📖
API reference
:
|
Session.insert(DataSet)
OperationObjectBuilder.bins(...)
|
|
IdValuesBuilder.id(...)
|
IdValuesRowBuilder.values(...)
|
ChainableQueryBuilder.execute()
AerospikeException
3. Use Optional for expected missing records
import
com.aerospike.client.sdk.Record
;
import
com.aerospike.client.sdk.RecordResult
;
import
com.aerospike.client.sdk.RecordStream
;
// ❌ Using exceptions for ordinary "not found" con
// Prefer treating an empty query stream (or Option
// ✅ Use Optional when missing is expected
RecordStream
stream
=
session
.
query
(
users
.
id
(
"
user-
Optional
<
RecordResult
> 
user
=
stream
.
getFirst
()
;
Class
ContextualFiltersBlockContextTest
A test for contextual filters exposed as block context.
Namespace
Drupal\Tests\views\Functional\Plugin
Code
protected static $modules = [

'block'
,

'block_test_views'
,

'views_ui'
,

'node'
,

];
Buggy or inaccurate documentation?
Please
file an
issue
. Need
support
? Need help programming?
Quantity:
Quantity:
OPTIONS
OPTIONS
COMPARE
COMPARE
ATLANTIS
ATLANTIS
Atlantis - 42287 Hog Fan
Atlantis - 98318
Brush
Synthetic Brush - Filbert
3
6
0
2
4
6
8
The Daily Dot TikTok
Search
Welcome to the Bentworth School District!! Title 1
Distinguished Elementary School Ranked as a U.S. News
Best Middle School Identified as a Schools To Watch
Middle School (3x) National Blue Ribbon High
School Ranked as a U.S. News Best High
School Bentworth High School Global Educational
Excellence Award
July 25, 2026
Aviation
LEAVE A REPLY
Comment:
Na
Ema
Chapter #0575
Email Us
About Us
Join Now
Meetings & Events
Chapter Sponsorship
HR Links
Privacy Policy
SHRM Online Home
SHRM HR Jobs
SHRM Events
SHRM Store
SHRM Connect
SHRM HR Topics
...
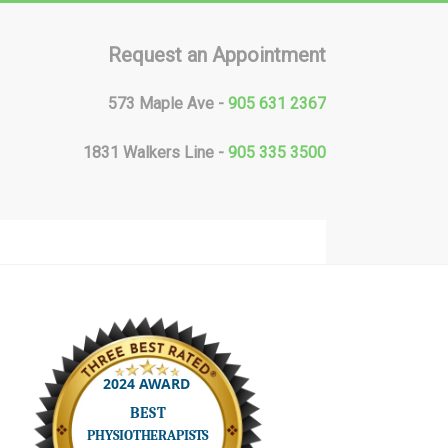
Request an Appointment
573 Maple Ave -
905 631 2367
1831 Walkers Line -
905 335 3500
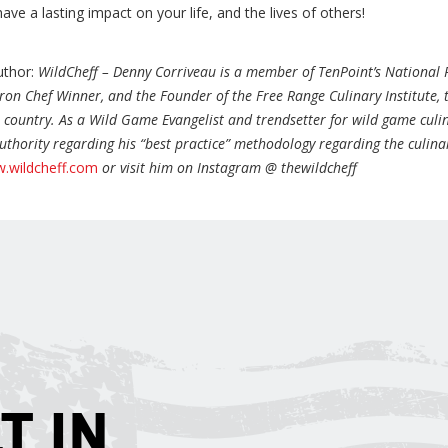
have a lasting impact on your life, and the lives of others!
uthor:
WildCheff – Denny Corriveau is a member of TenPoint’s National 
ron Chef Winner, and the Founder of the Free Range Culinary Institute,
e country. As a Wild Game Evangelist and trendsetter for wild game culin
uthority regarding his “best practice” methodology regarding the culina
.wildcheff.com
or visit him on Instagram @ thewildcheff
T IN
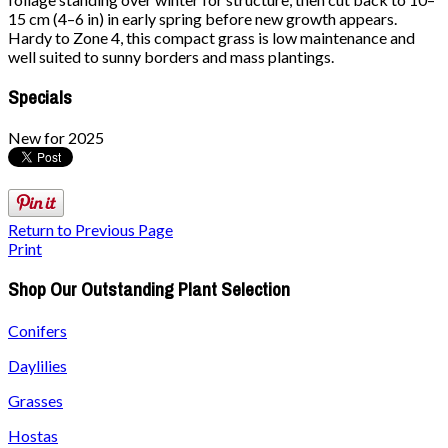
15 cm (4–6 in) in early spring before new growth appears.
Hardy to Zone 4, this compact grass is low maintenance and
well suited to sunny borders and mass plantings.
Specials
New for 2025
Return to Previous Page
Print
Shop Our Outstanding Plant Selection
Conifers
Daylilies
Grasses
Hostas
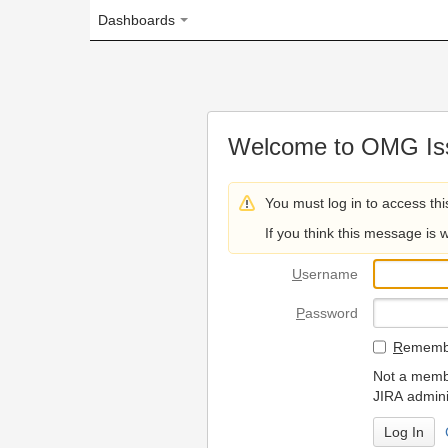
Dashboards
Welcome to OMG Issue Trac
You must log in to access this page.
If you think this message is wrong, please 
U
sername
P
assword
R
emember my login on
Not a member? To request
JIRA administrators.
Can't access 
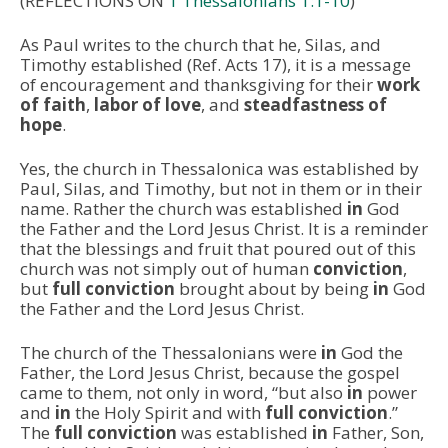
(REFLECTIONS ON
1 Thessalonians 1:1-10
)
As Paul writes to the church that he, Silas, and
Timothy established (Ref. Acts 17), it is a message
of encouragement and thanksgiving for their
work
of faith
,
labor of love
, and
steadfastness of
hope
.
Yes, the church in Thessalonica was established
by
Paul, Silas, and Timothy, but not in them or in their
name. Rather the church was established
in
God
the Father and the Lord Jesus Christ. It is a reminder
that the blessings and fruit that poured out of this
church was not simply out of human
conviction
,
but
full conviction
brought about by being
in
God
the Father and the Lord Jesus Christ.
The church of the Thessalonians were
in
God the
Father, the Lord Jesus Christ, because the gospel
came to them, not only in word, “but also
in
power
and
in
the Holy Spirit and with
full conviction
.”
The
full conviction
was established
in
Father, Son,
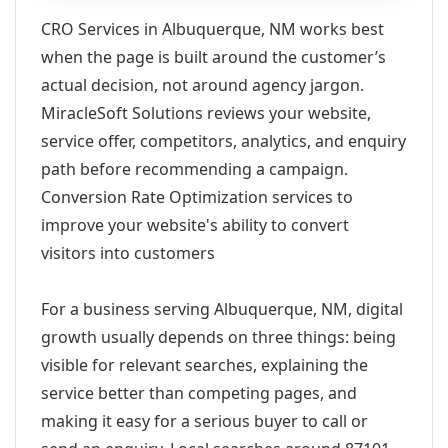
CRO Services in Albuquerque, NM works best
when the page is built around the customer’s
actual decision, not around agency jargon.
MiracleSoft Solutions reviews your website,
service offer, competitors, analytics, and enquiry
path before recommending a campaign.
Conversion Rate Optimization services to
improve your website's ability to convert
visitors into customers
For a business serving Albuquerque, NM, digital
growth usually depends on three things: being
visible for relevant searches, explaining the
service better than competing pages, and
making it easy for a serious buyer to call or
...
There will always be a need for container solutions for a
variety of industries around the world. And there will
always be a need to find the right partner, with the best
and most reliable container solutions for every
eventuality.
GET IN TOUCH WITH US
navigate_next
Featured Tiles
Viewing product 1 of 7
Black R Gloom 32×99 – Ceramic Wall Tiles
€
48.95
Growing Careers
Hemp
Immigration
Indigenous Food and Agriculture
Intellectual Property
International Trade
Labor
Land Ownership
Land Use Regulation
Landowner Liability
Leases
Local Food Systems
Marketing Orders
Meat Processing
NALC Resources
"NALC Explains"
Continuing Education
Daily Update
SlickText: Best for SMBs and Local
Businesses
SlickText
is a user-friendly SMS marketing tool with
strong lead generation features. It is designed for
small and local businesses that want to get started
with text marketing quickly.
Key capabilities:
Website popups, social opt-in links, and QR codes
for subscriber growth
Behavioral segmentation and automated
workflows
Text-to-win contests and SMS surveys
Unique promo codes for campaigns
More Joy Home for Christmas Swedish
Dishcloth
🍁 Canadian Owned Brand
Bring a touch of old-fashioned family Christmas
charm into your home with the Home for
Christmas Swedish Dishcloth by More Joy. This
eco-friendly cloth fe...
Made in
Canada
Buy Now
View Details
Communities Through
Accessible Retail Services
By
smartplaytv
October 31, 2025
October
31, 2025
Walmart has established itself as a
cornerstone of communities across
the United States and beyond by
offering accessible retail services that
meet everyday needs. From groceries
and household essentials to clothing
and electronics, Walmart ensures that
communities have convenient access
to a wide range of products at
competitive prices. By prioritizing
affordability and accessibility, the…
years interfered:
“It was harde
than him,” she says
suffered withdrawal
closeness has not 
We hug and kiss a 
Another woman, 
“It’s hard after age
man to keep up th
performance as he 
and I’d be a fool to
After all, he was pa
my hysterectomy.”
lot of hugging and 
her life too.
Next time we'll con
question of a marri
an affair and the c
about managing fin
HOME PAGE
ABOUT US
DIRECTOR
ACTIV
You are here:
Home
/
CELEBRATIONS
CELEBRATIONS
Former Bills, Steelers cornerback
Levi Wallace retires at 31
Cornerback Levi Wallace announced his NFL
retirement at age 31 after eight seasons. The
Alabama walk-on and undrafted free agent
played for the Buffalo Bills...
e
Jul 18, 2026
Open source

▶ _TASK ITEM_
In the records above, some lines hold the word "Bills"; copy each such line.

▶ _OUTPUT FOR THIS EXERCISE_
Former Bills, Steelers cornerback
played for the Buffalo Bills...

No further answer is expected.